An interdisciplinary team of researchers from Denmark, Germany, and the UK is focusing on the best ways to use photonics and exploit its properties to develop a platform that can scale quantum hardware, Phys.Org reported. To this end, the team developed an integrated photonic platform based on thin-film lithium niobate, whose single crystals are important materials for optical waves and are an ideal modulator for low-loss mode.

Then, researchers interfaced the integrated photonic platform with deterministic solid-state single-photon sources based on quantum dots (semiconductor crystals) in nanophotonic waveguides. The resulting photons produced are processed with low-loss circuits, which according to the researchers are programmable at speeds of several gigahertz. Researchers state that fast reprogrammable low-loss optical circuits are key for performing tasks in photonic quantum information processing.

The high-speed platform paved the way for researchers to achieve several key photonic information processing functionalities. The first processing functionality researchers observed during experiments was on-chip quantum interference. Researchers used the Hong-OuMandel (HOM) effect, which is characterized as when two-photon interference is observed. Figure 1 displays the on-chip HOM experiments performed that tested the performance of the platform for photonic quantum information processing.

Another processing functionality the team demonstrated that is key to photonic information processing is an integrated single-photon router. Researchers demonstrated a fully on-chip photon router for the quantum dot-emitted photons. To accomplish this, they leveraged the platforms capability to integrate fast phase shifters with quantum emitter wavelengths to showcase the integrated single-photon router.

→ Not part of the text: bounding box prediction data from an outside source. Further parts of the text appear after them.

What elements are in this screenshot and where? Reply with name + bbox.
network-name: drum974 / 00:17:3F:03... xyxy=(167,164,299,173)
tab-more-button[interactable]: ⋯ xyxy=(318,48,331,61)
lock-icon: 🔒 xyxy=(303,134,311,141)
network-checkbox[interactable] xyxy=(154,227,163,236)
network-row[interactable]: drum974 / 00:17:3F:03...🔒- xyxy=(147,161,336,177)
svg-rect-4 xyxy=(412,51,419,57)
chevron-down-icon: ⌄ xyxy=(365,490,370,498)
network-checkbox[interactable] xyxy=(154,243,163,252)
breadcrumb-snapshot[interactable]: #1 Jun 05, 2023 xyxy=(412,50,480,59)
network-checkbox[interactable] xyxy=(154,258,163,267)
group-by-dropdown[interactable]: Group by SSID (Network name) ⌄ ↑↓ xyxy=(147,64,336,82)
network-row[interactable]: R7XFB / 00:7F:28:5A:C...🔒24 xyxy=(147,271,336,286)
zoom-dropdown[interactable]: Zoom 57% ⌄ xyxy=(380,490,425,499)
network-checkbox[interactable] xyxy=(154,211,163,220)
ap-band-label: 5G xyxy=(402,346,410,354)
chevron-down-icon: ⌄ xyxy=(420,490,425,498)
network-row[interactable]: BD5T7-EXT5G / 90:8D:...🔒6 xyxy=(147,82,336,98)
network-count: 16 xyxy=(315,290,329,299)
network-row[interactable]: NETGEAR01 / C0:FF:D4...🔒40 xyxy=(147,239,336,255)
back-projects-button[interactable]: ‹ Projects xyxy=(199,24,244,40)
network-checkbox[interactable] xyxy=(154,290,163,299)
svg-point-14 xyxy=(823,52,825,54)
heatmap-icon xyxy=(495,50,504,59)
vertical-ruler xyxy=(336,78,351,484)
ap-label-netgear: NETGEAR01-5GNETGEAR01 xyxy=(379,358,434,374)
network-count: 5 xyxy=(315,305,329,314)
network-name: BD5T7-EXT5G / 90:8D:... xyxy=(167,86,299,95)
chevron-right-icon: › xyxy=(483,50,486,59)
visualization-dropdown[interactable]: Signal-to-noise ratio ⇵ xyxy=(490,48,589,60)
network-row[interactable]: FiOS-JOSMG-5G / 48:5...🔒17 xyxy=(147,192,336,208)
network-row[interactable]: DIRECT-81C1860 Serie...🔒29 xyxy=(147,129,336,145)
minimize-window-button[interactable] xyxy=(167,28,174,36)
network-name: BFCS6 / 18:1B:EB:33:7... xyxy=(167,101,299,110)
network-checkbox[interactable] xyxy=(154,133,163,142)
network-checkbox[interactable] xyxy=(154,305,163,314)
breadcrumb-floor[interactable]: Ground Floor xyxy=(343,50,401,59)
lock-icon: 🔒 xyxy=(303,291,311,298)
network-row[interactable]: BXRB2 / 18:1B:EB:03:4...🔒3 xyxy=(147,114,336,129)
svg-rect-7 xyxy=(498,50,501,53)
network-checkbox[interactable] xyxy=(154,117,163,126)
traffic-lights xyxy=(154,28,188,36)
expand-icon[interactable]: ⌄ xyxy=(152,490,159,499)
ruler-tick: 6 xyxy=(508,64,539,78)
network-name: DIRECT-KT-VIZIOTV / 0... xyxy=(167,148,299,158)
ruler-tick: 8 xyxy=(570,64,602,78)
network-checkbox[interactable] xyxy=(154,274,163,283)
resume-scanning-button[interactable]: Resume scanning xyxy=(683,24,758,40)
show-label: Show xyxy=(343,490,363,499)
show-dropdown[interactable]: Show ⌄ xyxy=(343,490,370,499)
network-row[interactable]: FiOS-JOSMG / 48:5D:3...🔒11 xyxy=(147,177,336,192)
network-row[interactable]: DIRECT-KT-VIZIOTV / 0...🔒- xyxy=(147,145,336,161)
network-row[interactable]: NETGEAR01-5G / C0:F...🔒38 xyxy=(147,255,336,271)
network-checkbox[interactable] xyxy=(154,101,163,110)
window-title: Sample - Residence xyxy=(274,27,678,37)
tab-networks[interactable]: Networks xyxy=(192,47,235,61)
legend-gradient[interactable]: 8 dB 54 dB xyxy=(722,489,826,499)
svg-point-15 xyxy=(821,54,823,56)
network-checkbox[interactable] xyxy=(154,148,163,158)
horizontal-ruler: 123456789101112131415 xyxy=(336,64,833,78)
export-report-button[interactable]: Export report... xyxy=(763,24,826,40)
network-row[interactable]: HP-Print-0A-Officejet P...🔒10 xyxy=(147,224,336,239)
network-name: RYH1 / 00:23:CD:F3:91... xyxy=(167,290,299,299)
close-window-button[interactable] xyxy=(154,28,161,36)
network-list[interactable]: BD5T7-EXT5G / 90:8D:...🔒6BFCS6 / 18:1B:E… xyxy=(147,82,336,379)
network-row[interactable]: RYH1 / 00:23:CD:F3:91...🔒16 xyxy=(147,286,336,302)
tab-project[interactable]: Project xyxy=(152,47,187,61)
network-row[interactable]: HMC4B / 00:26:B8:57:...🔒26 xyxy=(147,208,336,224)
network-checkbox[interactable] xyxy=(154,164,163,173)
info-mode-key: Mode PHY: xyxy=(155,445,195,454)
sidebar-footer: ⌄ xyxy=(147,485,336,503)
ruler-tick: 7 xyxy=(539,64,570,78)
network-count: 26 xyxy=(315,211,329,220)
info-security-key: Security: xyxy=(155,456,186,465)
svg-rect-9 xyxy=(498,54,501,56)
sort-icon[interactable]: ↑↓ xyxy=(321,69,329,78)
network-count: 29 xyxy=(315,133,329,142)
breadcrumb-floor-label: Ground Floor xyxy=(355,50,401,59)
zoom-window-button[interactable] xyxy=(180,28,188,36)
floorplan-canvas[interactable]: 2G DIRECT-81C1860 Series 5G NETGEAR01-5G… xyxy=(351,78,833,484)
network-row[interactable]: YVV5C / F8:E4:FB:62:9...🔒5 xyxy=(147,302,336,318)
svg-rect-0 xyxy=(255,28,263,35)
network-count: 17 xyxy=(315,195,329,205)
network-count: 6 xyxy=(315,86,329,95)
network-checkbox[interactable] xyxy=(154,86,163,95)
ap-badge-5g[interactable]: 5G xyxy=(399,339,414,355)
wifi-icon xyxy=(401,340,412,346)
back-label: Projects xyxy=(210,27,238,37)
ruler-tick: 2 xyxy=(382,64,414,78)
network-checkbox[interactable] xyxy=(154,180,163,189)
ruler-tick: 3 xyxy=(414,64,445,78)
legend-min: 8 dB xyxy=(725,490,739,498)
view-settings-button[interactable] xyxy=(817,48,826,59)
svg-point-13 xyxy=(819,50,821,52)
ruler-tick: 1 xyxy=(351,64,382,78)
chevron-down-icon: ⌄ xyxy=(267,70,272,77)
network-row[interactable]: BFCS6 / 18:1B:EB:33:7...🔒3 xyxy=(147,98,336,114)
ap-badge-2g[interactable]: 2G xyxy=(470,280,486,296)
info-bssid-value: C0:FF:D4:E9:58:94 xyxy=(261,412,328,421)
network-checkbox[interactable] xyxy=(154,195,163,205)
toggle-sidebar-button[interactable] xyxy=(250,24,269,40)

The team also implemented a universal four-mode interferometer, made up of a network of 6 Mach-Zehnder interferometers and 10 phase modulators, as shown in Figure 2. Programmable multimode quantum photonic interferometers are paramount for the implementation of essential functionalities of photonic quantum technologies. And, the researchers said they interferometers are able to realize circuits for quantum computational advantage experiments or analog quantum simulation.

In a research paper published by Science Advances, researchers detailed their development of the high-speed, integrated photonic platform based on thin-film lithium niobate. The paper is entitled High-speed thin-film lithium niobate quantum processor driven by a solid-state quantum emitter.

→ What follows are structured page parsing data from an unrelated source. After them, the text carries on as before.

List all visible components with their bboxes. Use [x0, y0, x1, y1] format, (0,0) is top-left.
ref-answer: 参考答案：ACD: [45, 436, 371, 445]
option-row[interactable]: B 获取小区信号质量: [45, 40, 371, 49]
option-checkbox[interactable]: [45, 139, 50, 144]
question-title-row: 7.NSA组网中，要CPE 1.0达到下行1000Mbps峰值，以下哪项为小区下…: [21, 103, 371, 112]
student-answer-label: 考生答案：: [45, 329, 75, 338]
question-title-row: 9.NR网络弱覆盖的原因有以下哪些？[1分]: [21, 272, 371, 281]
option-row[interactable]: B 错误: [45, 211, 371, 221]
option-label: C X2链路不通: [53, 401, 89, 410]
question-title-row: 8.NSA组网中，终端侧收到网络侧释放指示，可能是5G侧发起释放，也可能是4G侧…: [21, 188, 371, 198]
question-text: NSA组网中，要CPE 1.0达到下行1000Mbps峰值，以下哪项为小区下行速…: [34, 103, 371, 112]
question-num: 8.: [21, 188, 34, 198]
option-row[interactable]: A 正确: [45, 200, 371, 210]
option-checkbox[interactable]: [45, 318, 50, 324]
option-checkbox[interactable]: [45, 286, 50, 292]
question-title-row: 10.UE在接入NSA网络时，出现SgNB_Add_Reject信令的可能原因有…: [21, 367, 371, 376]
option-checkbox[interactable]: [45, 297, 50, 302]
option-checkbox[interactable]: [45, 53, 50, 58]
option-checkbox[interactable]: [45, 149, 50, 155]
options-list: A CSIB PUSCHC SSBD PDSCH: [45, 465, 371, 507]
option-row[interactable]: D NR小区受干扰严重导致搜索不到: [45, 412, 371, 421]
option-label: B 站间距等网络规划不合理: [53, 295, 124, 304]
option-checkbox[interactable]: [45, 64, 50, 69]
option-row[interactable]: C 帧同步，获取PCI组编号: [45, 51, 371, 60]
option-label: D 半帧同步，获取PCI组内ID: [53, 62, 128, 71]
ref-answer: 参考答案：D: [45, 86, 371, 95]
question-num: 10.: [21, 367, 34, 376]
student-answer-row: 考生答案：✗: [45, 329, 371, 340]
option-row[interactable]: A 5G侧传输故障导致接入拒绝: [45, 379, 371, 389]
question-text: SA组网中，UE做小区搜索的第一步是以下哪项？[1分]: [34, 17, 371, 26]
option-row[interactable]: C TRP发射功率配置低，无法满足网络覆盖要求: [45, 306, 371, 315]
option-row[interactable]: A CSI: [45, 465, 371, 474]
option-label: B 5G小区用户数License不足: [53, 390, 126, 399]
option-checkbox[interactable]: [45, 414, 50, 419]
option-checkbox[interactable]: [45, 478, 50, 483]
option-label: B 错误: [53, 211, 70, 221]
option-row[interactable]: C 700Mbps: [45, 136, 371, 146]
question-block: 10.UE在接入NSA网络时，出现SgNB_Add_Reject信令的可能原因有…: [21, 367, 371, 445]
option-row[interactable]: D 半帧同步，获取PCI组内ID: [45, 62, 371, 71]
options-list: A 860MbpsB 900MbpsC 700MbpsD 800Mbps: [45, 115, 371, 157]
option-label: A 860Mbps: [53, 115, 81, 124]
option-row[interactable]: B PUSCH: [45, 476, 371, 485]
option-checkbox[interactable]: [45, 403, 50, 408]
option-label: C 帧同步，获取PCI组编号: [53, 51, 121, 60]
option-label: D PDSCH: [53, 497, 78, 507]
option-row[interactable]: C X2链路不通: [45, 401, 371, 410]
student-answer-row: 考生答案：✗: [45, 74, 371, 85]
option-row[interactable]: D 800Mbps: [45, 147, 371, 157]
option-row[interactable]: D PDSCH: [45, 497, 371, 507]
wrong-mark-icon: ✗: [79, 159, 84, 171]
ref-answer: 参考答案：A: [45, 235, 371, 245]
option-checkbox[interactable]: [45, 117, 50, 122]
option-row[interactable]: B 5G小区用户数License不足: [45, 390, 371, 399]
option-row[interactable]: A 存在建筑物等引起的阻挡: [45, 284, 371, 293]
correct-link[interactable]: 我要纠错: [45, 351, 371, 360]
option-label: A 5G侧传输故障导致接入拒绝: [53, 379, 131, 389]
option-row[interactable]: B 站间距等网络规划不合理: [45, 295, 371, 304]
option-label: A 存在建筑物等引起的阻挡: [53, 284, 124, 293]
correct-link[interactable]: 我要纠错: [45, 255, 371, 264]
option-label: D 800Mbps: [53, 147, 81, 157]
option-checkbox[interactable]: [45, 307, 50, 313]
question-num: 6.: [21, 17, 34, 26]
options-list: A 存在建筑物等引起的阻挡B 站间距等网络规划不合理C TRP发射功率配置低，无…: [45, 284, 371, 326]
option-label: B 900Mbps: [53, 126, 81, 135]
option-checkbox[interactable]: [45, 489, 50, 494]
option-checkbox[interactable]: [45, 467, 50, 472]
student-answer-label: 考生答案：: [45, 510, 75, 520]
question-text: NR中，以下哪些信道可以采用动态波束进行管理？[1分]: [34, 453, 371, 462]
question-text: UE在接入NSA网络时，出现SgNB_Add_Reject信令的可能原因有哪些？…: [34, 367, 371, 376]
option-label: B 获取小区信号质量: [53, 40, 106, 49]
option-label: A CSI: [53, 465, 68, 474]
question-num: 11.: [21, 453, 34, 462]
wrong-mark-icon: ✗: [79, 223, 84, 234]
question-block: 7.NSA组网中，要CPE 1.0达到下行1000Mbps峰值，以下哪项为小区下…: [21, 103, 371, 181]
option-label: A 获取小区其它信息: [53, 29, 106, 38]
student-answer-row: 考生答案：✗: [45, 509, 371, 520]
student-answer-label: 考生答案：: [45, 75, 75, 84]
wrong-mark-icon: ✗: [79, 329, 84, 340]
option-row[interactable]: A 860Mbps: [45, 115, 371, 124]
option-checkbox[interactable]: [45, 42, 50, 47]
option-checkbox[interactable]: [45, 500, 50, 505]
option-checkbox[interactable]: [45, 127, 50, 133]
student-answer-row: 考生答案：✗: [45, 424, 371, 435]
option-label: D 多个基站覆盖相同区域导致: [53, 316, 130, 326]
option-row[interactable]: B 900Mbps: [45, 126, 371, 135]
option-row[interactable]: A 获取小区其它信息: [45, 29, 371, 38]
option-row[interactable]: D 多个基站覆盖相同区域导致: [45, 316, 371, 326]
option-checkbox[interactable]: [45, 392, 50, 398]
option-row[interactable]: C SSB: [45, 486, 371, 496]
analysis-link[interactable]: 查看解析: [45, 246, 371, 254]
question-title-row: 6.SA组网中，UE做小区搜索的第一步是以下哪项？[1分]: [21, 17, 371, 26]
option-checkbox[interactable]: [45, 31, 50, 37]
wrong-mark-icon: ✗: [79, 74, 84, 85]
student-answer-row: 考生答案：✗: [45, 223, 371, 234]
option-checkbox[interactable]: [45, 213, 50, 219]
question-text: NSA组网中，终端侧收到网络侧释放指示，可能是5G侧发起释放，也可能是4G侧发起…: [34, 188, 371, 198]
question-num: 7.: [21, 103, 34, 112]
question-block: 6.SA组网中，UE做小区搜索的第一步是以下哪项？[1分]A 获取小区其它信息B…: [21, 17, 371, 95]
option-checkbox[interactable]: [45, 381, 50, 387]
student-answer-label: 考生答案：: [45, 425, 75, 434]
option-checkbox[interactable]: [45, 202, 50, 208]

The authors argue the results showed that integrated photonics with solid-state deterministic photon sources is a promising option to scale quantum technologies in multiple phases. Going forward, the platform can be further optimized to reduce coupling and propagation loss. In particular, fault-tolerant quantum computing architectures (with loss levels of 10% per photon) are a step closer to reality.

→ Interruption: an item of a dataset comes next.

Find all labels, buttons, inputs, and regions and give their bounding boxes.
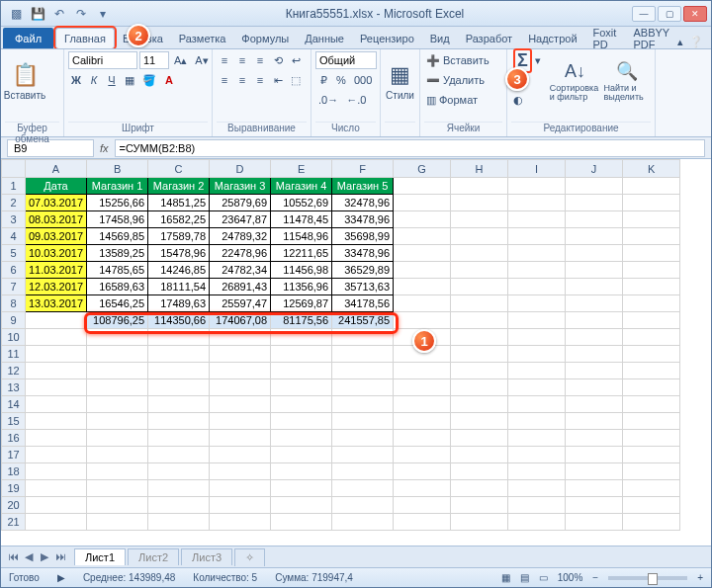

The interdisciplinary team of researchers all come from international institutions including the Center for Hybrid Quantum Networks (Hy-Q), Niels Bohr Institute, University of Copenhagen (Denmark); Institute of Physics, University of Muenster (Germany); CeNTechCenter for Nanotechnology (Germany); SoNCenter for Soft Nanoscience (Germany); Wolfson Institute for Biomedical Research, University College London (UK); Ruhr University Bochum (Germany); and Heidelberg University (Germany).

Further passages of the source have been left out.